Saturday, August 15, 2009

In Response: A Catholic Political Ethos

I was sent a convincing collection of U.S. state constitution preambles in the context of questioning President Barack Obama's 2009 words in Turkey: "We do not consider ourselves a Christian nation or a Jewish nation or a Muslim nation. We consider ourselves a nation of citizens who are bound by ideals and a set of values."

The preambles of the constitutions use an explicit declaration of an "Almighty God" and even the Virginia Declaration of Rights states in its Article XVI: "That religion, or the duty which we owe to our Creator and the manner of discharging it, can be directed by reason and conviction, not by force or violence; and therefore, all men are equally entitled to the free exercise of religion, according to the dictates of conscience; and that it is the mutual duty of all to practice Christian forbearance, love, and charity towards each other."

I am neither going to agree or disagree with the President's words or those of the author of the e-mail I received regarding them. However, the Virginia Declaration of Right's words speak to the duty we have in our view of society and of government in general. I wish to claim it necessary, as such, to view—and thus to to judge—the whole of American society through this particular lens.

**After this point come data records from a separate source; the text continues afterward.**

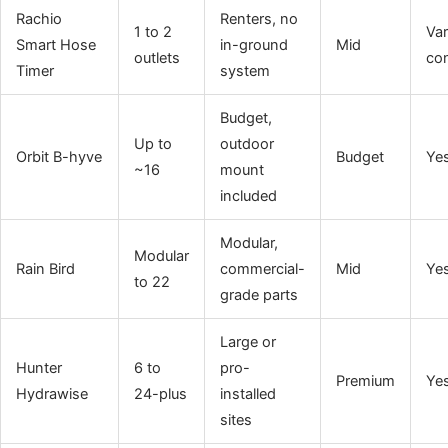
Rachio
Renters, no
1 to 2
Var
Smart Hose
in-ground
Mid
outlets
con
Timer
system
Budget,
Up to
outdoor
Orbit B-hyve
Budget
Ye
~16
mount
included
Modular,
Modular
Rain Bird
commercial-
Mid
Ye
to 22
grade parts
Large or
Hunter
6 to
pro-
Premium
Ye
Hydrawise
24-plus
installed
sites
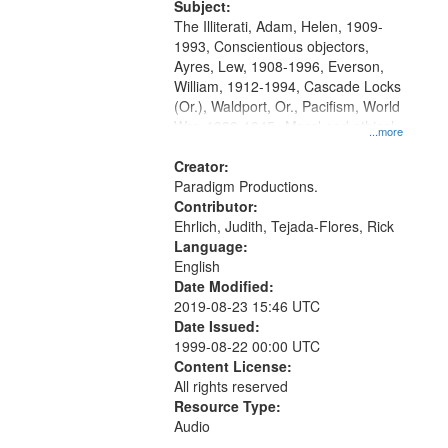
Productions Collection.
Subject:
The Illiterati, Adam, Helen, 1909-
1993, Conscientious objectors,
Ayres, Lew, 1908-1996, Everson,
William, 1912-1994, Cascade Locks
(Or.), Waldport, Or., Pacifism, World
War, 1939-1945--Moral and ethical
...more
aspects, Civilian Public Service,
Oral History--United States
Creator:
Paradigm Productions.
Contributor:
Ehrlich, Judith, Tejada-Flores, Rick
Language:
English
Date Modified:
2019-08-23 15:46 UTC
Date Issued:
1999-08-22 00:00 UTC
Content License:
All rights reserved
Resource Type:
Audio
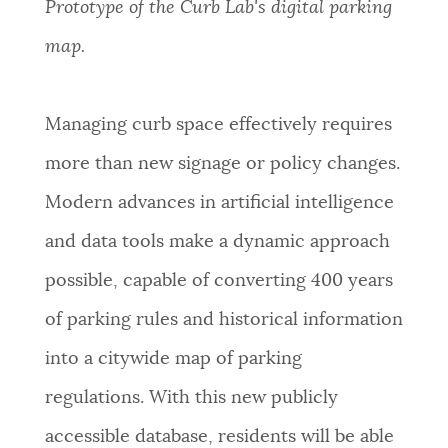
Prototype of the Curb Lab's digital parking
map.
Managing curb space effectively requires
more than new signage or policy changes.
Modern advances in artificial intelligence
and data tools make a dynamic approach
possible, capable of converting 400 years
of parking rules and historical information
into a citywide map of parking
regulations. With this new publicly
accessible database, residents will be able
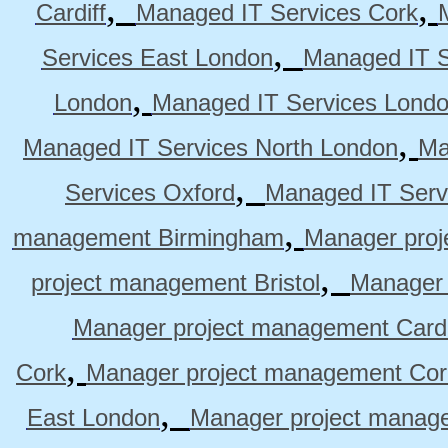
,
,
Cardiff
Managed IT Services Cork
,
Services East London
Managed IT S
,
London
Managed IT Services Lond
,
Managed IT Services North London
Ma
,
Services Oxford
Managed IT Serv
,
management Birmingham
Manager pro
,
project management Bristol
Manager 
Manager project management Cardi
,
Cork
Manager project management Cor
,
East London
Manager project manag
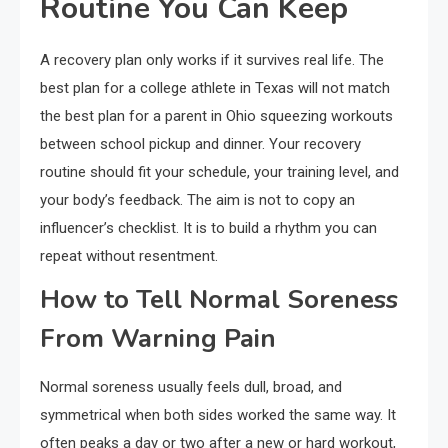
Routine You Can Keep
A recovery plan only works if it survives real life. The
best plan for a college athlete in Texas will not match
the best plan for a parent in Ohio squeezing workouts
between school pickup and dinner. Your recovery
routine should fit your schedule, your training level, and
your body’s feedback. The aim is not to copy an
influencer’s checklist. It is to build a rhythm you can
repeat without resentment.
How to Tell Normal Soreness
From Warning Pain
Normal soreness usually feels dull, broad, and
symmetrical when both sides worked the same way. It
often peaks a day or two after a new or hard workout,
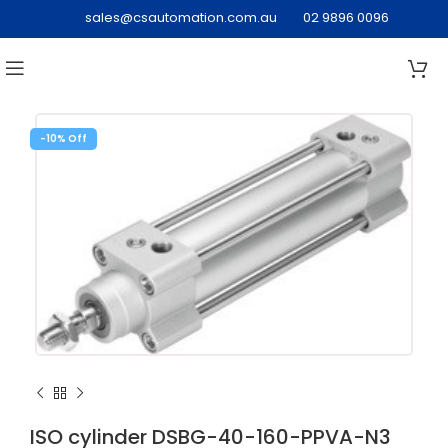
sales@csautomation.com.au
02 9896 0096
-10%
ISO cylinder DSBG-40-160-PPVA-N3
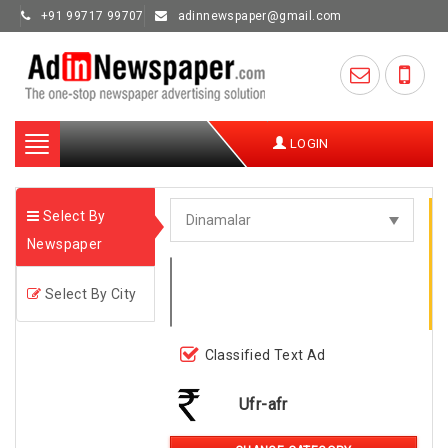
+91 99717 99707
adinnewspaper@gmail.com
Toggle
LOGIN
navigation
Select By
Newspaper
Select By City
Classified Text Ad
Ufr-afr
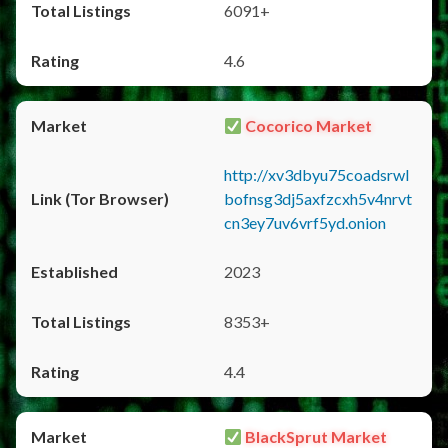
6091+
4.6
Cocorico Market
http://xv3dbyu75coadsrwl
bofnsg3dj5axfzcxh5v4nrvt
cn3ey7uv6vrf5yd.onion
2023
8353+
4.4
BlackSprut Market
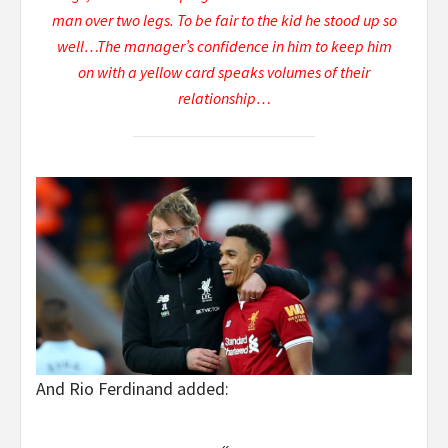
man over two legs. To be fair to the kid he stood up so
well…The manager’s confidence in him to keep him
on with a yellow card speaks volumes of their
relationship…
And Rio Ferdinand added:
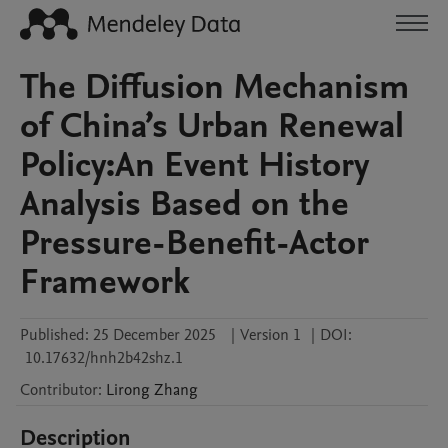
The Diffusion Mechanism
of China’s Urban Renewal
Policy:An Event History
Analysis Based on the
Pressure-Benefit-Actor
Framework
Published:
25 December 2025
|
Version 1
|
DOI:
10.17632/hnh2b42shz.1
Contributor
:
Lirong
Zhang
Description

Whether or not we were, are, are going to be a Christian nation...the first thing that must be done and instilled in our civics classes is that we have the right as citizens to the exercise of our religious beliefs, which does not mean a shirking of religion from the public square. Rather, it is a healthy expression (not coercion) of religious belief. And, in that, we are to live out the free will we were given since the time of Creation and thus reiterated, time and time again, in the preambles of our state constitutions and echoed countless times through our country's existence—that a country's citizens have a right to not be coerced but to live with one's countrymen in peace and prosperity. That we are truly endowed with the inalienable rights of life, liberty, and the pursuit of happiness.

Freedom of religion (or more rightly stated as freedom from an established state religion) does not equate to freedom from the existence any religion in the public square of the State. If this were to be the case, then the citizen's liberty has been trampled upon and the citizen's pursuit of happiness been halted dead in its tracks.

All men practice religion, but only few actually know what or whom they worship. It's often money, fame, or simply the vain pursuits of life. However, the true virtue of man is to look beyond one's own happiness and see the common good, the common thread in his fellow man. The true practice of religion is to see God's graces in His humanity and His creation and see the Sacrifice He instituted, once and for all time, for the salvation of Man—for the life, the liberty, and the happiness all men deeply long for. It is because of this Sacrifice and the awe of one's gifted existence which flows from this Sacrifice that they are called to true worship, not because of coercion of belief or because of mere labels.

Only once our countrymen actually live up to this calling, to this rugged individualism balanced with a responsible love can we even dare to even call ourselves a "Christian" nation in both word and deed. Only then can we be fully proud to be Americans.

Listen to what Ronald Reagan has to say:

Patriotism is not meant to be blind. It must be informed, informed not just with thoughtfulness and knowledge but also compassion for one's fellow man. There is no freedom without sacrifice. Freedom exists because of sacrifice.

As Pope John Paul II once said: "As the family goes, so goes the nation and so goes the whole world in which we live." We must change this country not by political speeches but by change in one family at a time. We are called to be missionaries to the secular world. It is in this missionary work that true change can—and will occur. All we must do is put our Hope in the correct place and be the change through Him who sent us—and do all this with perfect confidence in His love.


In chapter three of the Georgetown University Press book by Charles E. Curran, Catholic Moral Theology in the United States: a History, pages 77 to 78, the censured Curran makes an interesting deduction: that American constitutionalism as found in the prevailing inalienable rights "is in continuity with medieval constitutionalism" (78).

All other questions of Curran the theologian aside, the first two paragraphs on American political consensus are a good read. As St. Paul said in 1 Thessalonians 5:21: "Test everything; retain what is good"!